Salmonella is transmitted by food, water, or surfaces that have been contaminated with the feces of an infected animal or person. Many animals carry Salmonella, yet do not get sick. Salmonella can also be found in unpasteurized egg and milk products. It is commonly transmitted via the fecal-oral route from one infected person to another. Symptoms (which typically develop six to 72 hours after infection) may be mild, and an infected person can continue to carry Salmonella for weeks after symptoms have subsided.

The best ways to prevent the spread of this illness are to avoid preparing food for others while ill, thoroughly cooking meat and egg products, not consuming unpasteurized eggs and milk products, and washing hands, especially after using the bathroom and before handling or preparing food.

© Food Safety News
  • Katie

    Were any chia seeds effected in this recall?

  • Bill Pilacinski

    Perhaps I’m just a too-old scientist, but I repeatedly see Food Safety News capitalize the species portion of an organism’s scientific name, in this case, Oranienburg. I was taught that the genus portion is capitalized, i.e., Salmonella, but the species portion, oranienburg, is not. Also, both to be italicized.

    • Anonymous

      You are correct that Salmonella is the genus, but Oranienburg is the serotype, not species.
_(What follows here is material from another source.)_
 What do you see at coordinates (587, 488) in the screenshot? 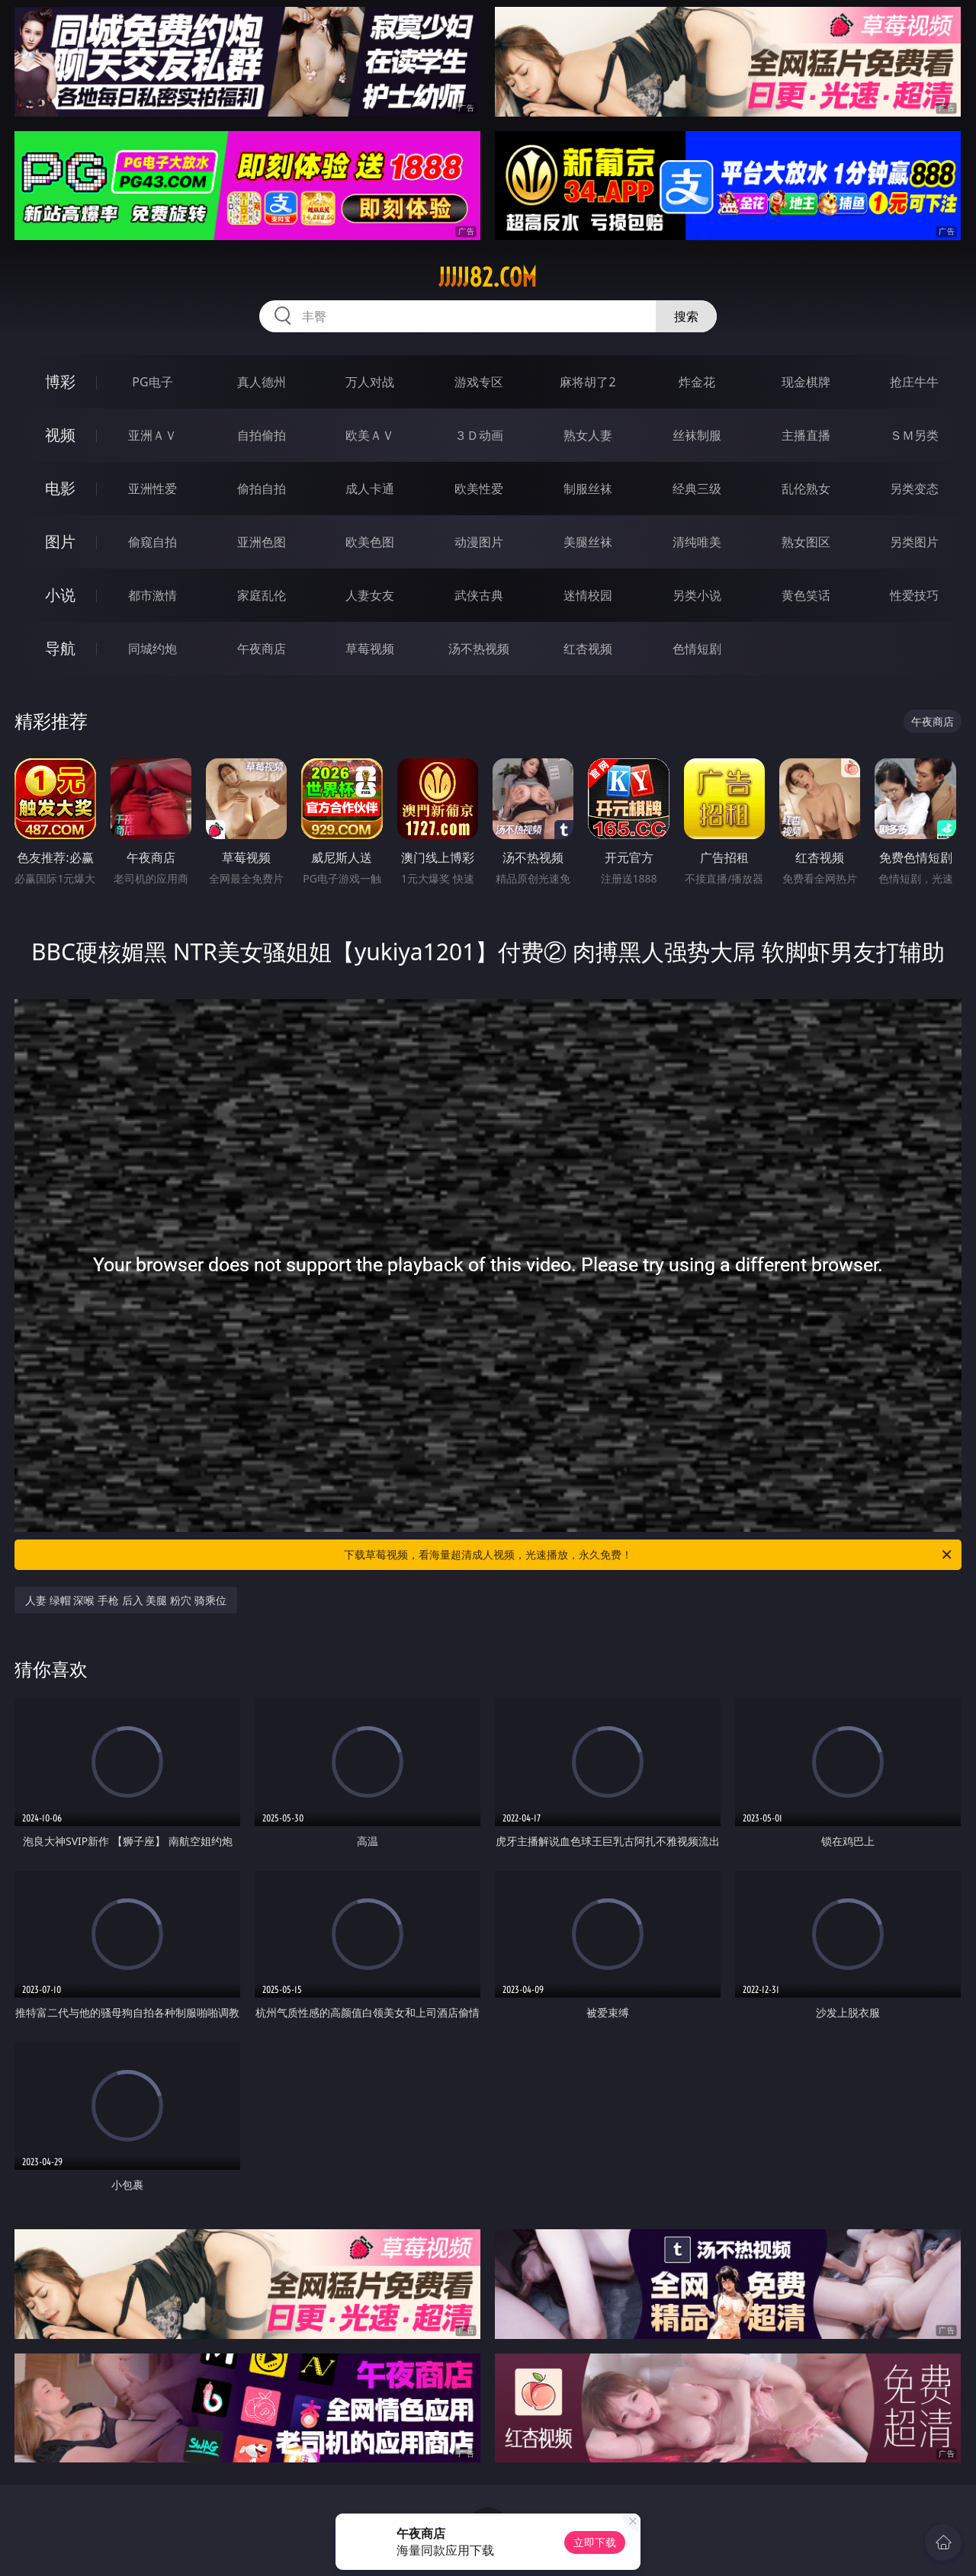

      I am not sure what the rules are with respect to serotypes, but I have always seen them capitalized.

  • Peter

    Suing every chance you get….the American way. Did she eat nothing but these Chia seeds for a few days? How can you even pinpoint this.

    • Gene

      This is actually relatively easy. The presence of the Salmonella is detected in the patients system and after also detecting it in the food product, final traceability is done by DNA fingerprinting for an exact match. As other articles will attest the hard part occurs when the food product itself is derived from multiple sources, (hamburger e.g.). But it is not at all likely that the patient ate someting else to contract the illness because they can establish a clear cause and effect timeline with the DNA fingerprinting.